Пусть и рука свободно погуляет без поводка — усмехнувшись, я расстегнула пуговицу рукава, и благодарно вздохнули рёбра, встряхнулся загривок, чьи нюх и слух выбирают кружной, окольный путь для изъявления прямого помысла.

Привиделись мне или очевидно не однажды посещали меня тайные приветы земного и надземного Монтрё, они кажутся мне большею явью, чем явь двух моих посещений этих мест — при жизни их повелителя и обитателя и восемь лет спустя.

Последний раз это было недавней весной на берегу Финского залива, отороченного мощными торосами льда, воздвигнутыми их слабеющей Королевой. Сиял, по лучезарному старому стилю, День рождения Владимира Владимировича Набокова и, по развязному новому стилю, — мой, заведомо подражательный и влюблённый, десятый день апреля.

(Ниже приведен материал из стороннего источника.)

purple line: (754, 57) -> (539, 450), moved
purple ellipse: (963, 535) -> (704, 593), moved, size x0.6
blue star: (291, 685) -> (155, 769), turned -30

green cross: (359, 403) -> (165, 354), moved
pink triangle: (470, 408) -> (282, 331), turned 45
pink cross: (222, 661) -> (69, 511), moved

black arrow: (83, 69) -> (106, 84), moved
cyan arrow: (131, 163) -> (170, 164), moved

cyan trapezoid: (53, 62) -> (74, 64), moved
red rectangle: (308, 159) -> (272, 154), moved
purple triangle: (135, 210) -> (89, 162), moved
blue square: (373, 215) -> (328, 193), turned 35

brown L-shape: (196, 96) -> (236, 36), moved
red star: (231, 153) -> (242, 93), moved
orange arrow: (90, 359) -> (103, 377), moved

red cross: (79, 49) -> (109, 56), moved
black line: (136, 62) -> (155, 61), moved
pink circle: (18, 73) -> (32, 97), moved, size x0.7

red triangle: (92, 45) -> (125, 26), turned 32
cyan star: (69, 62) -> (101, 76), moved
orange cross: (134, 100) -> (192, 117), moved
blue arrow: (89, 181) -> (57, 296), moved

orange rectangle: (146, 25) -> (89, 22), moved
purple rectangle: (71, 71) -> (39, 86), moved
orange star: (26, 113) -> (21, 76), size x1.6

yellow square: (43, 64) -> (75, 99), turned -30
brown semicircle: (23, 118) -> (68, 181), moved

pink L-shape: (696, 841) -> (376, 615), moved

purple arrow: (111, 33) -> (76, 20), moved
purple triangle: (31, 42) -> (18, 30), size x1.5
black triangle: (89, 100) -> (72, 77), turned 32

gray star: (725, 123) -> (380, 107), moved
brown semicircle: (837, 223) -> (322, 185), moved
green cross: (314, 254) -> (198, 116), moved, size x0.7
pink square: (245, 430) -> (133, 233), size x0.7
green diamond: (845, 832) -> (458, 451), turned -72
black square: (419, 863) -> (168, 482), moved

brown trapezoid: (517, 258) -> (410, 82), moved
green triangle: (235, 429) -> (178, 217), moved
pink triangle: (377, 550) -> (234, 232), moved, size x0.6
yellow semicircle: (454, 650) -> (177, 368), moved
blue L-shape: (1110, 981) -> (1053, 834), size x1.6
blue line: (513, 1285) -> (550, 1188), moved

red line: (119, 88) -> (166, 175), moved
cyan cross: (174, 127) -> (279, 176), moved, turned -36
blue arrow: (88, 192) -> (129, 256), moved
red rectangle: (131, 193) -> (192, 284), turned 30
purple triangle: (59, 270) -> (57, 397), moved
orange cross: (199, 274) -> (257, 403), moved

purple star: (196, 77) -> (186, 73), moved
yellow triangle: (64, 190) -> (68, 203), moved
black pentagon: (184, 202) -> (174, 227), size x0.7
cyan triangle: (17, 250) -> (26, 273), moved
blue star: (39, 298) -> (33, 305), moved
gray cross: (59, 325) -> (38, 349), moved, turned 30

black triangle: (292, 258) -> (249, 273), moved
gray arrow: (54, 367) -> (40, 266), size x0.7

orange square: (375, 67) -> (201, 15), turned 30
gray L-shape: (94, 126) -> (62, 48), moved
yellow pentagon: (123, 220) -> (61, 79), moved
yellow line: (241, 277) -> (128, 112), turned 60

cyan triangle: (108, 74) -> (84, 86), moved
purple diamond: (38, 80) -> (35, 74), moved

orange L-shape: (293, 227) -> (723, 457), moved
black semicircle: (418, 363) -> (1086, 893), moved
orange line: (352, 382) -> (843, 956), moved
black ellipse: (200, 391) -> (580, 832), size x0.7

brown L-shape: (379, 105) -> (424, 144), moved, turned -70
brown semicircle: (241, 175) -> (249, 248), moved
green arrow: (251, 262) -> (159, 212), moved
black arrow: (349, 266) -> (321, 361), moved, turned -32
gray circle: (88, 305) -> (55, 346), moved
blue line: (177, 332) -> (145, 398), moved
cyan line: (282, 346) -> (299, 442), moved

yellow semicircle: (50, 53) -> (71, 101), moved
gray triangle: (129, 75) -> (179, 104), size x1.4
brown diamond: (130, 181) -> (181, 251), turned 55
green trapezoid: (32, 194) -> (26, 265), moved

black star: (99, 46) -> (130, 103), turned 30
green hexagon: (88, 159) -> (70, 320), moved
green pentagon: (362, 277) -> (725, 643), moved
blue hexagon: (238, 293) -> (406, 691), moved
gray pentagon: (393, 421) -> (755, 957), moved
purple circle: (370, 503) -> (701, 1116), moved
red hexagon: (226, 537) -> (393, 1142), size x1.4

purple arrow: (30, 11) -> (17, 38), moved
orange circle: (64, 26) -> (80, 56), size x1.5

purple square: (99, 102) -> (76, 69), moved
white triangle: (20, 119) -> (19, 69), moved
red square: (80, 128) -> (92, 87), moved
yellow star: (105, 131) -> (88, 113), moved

Ровно напротив ярко виднелся Андреевский собор Кронштадта, слева подразумевался блистающий купол Исаакия, в угол правого глаза вступал не столько Зеленогорск, сколько Териоки, снимок начала века, изображающий властно сосредоточенного, рассеянно нарядного господина — старшего Владимира Набокова. Но вся сила радостно раненного зрения была посвящена чудесной вести, поздравительному сокровищу: БАБОЧКЕ, безбоязненно порхающей во льдах, в обманном зное полдневного зенита. Её пресветлый образ вчерне хранится в сусеках ума — не в хлороформе, а в живительной сфере, питающей и пестующей её воскрешение. Тогда же попарное множество лебедей опустилось на освобожденные воды залива, и только один — или одна — гордо и горестно претерпевал отдельность от стаи. Стало избыточно больно видеть всё это, и я пошла назад, к Дому композиторов, законно населяющих обитель моего временного, частого и любимого постоя. По дороге, на взгорке, где уже возжелтела торопливая мать-мачеха, я нашла голубого батиста, с обводью синей каймы, платок, помеченный вензелем латинского «эн». За обедом никто не признался в пропаже, и я присвоила и храню нездешнюю находку как знак прощения и поощрения.

По мере иссякающего дня рука отбыла повинности житья-бытья и на ночь глядя вернулась к бумаге. Жаль и пора покинуть на время просторное, суверенное именье ночи. В окне и на циферблате — седьмой час утра. Препоручу-ка день спозаранок проснувшемуся лифту, сошлю себя на краткий курорт кровати.